EKD-Synode distanziert sich von Judenmission
Die Synode der Evangelischen Kirche in Deutschland (EKD) hat sich klar von der christlichen Mission unter Juden distanziert. "Alle Bemühungen, Juden zum Religionswechsel zu bewegen, widersprechen dem Bekenntnis zur Treue Gottes und der Erwählung Israels", heißt es in einer am Mittwoch in Magdeburg einstimmig verabschiedeten "Kundgebung". "Wir bekräftigen: Die Erwählung der Kirche ist nicht an die Stelle der Erwählung des Volkes Israel getreten. Gott steht in Treue zu seinem Volk."
Vorausgegangen war eine lebhafte Debatte im Plenum des Kirchenparlaments. Mehrere Redner warnten davor, dass diese Formulierungen "messianische Juden" nicht einschließe. Dabei handelt es sich um Splittergruppen, deren Mitglieder an Jesus Christus glauben, die sich aber selbst als Juden verstehen. Sie werden etwa in der württembergischen Landeskirche von einzelnen Kirchengemeinden unterstützt.

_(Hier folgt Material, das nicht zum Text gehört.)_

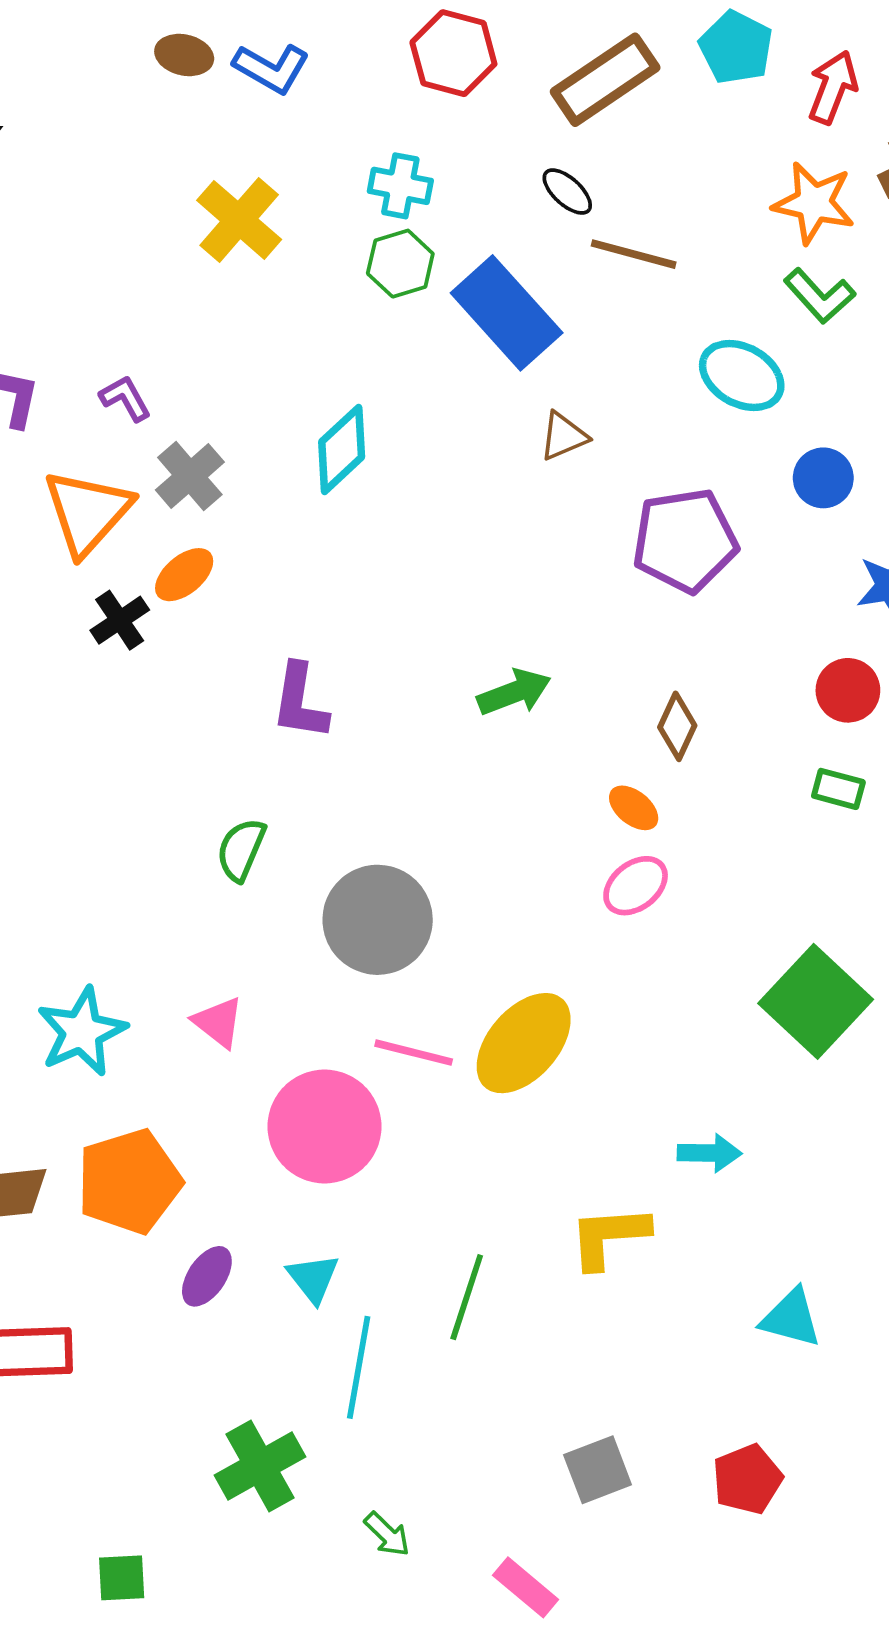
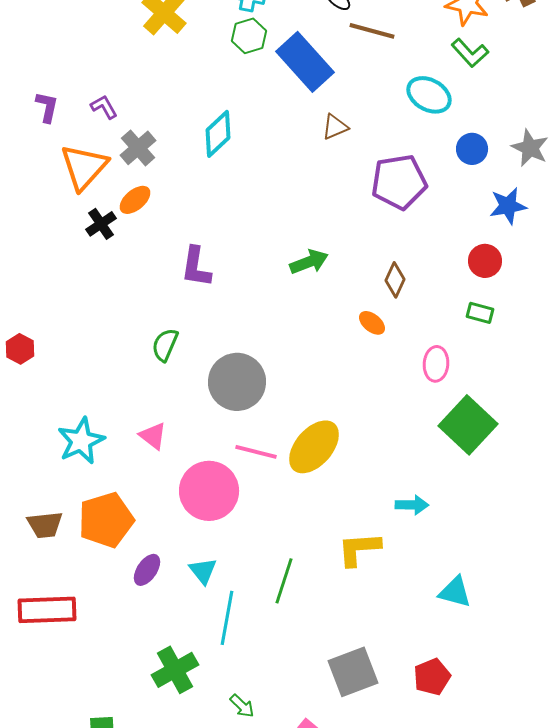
pink ellipse: (636, 886) -> (436, 364), moved, turned -48
gray square: (598, 1470) -> (353, 672), size x1.4

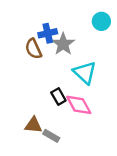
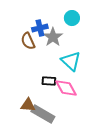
cyan circle: (101, 21) -> (72, 18), moved
black rectangle: (58, 96) -> (49, 81), turned -56
gray rectangle: (51, 136) -> (43, 114), size x1.6

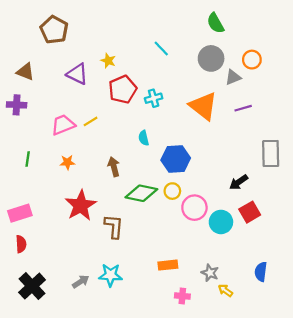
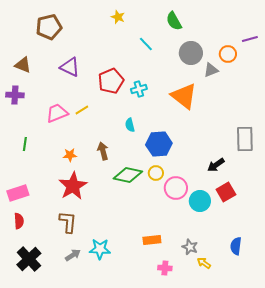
green semicircle: (215, 23) -> (174, 21), moved
brown pentagon: (54, 30) -> (49, 27), turned 30
yellow star: (108, 61) -> (118, 17), moved
purple line: (243, 108) -> (250, 39), moved
orange star: (67, 162) -> (70, 155), moved
brown L-shape: (114, 226) -> (68, 222), moved

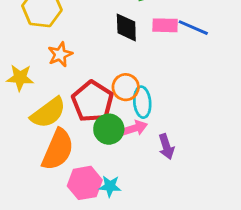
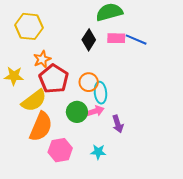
black diamond: (126, 27) -> (89, 40), turned 35
red pentagon: (92, 101) -> (54, 79), moved
cyan star: (110, 186) -> (98, 152), moved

Judenmission ohne Religionswechsel
"Damit wird jene Judenmission möglich, deren Ziel es ist, Juden zu Jesus als den Christus zu bekehren, und gleichzeitig zu behaupten, dass es gar kein Religionswechsel sei, da es ja Juden seien, die an Christus glauben", sagte die hessen-nassauische Synodale Gabriele Scherle. Ähnlich äußerte sich der Münchner Diakon und frühere Weltanschauungsbeauftragte Rudi Forstmeier. "Mein Anliegen ist es, dass sich gerade die messianischen Gruppen angesprochen fühlen und wir ihnen signalisieren, dass wir diese Form verurteilen."

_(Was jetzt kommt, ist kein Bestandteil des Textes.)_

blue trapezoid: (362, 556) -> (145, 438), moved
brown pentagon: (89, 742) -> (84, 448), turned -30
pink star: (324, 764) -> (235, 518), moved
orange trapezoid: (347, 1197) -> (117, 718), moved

Dagegen betonte das EKD-Ratsmitglied Michael Diener, der auch Vorsitzender des Evangelischen Gnadauer Gemeinschaftsverbands ist, dass es im Pietismus harte und schmerzliche Diskussionen über diese Erklärung geben werde. "Ich bitte Sie darum, dass Sie mir abnehmen, dass da kein Subtext in diesem Beschluss ist und dass wir darum ringen wollen."
Der Vorsitzende des Synodenausschusses für "Schrift und Verkündigung", der ostfriesische Landessuperintendent Detlef Klahr, nannte die "Kundgebung" einen "Lackmustest für das Bekenntnis zur Treue Gottes gegenüber seinem Volk und zur bleibenden Erwählung Israels". Christen würden Jesus als den Messias Israels bekennen. Daraus folge aber nicht, dass sie auch Juden bekehren müssten. "Das Heil Israels bleibt allein Gottes Sache", sagte Klahr. "Das christliche Zeugnis gegenüber Israel unterscheidet sich grundlegend vom Auftrag gegenüber anderen Völkern."
Der Zentralrat der Juden in Deutschland hat die Kundgebung begrüßt. Damit setze die EKD ein "klares Zeichen gegen die christliche Missionierung von Juden", erklärte der Zentralrat am Mittwoch in Berlin. "Diese eindeutige Abkehr von der Judenmission bedeutet der jüdischen Gemeinschaft sehr viel", betonte Zentralratspräsident Josef Schuster. Die lange erwartete Erklärung sei Ausdruck der theologischen, aber auch der freundschaftlichen Verbundenheit von Judentum und evangelischer Kirche, die im Alltag von der Mehrheit der Gläubigen gelebt werde.
Schuster: Durch Zwangskonversion ausgelöstes Leid anerkannt
"Die EKD anerkennt damit auch das Leid, das die über Jahrhunderte praktizierte Zwangskonversion vieler Juden verursacht hat", so Schuster. Er wünsche sich, "dass die Erklärung nun auch von jenen Gemeinden, die bisher einen anderen Weg eingeschlagen haben, in die Praxis umgesetzt wird". Das gelte auch für die sogenannten messianischen Juden, "die keine Juden sind", fügte er hinzu.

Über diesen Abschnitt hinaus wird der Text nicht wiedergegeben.